> [Task brief]: The answer is the exact run of lines in the listing below from the line containing "ongoing research and" up to and including the line containing "Exhibitions & Conferences", with pictures removed.

> [Material provided]:

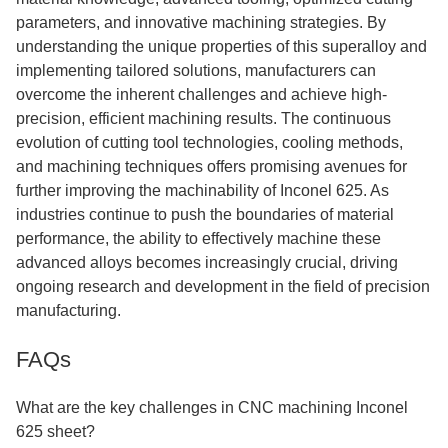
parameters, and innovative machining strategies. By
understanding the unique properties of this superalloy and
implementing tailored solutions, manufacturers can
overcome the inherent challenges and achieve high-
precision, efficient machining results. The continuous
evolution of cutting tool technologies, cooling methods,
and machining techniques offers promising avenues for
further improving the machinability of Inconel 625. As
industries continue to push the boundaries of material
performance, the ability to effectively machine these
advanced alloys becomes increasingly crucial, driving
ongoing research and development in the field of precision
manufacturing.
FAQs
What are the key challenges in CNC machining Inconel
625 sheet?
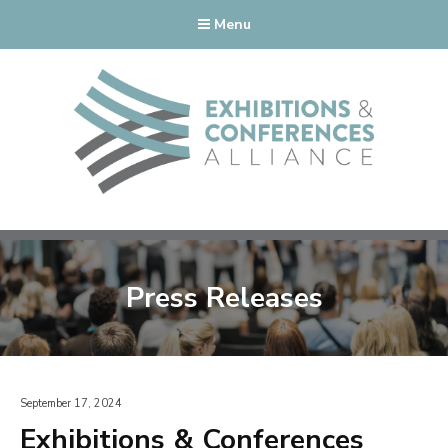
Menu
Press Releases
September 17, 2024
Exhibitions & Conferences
...
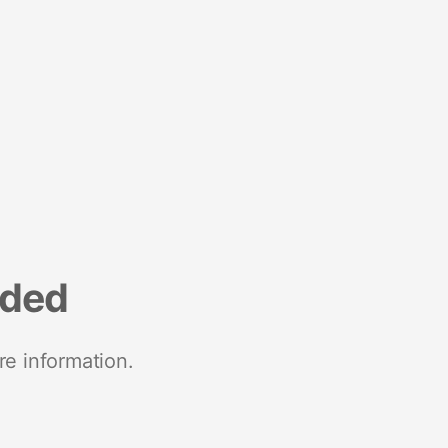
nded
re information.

> [Your response]:
ongoing research and development in the field of precision
manufacturing.
FAQs
What are the key challenges in CNC machining Inconel
625 sheet?
Menu
Press Releases
September 17, 2024
Exhibitions & Conferences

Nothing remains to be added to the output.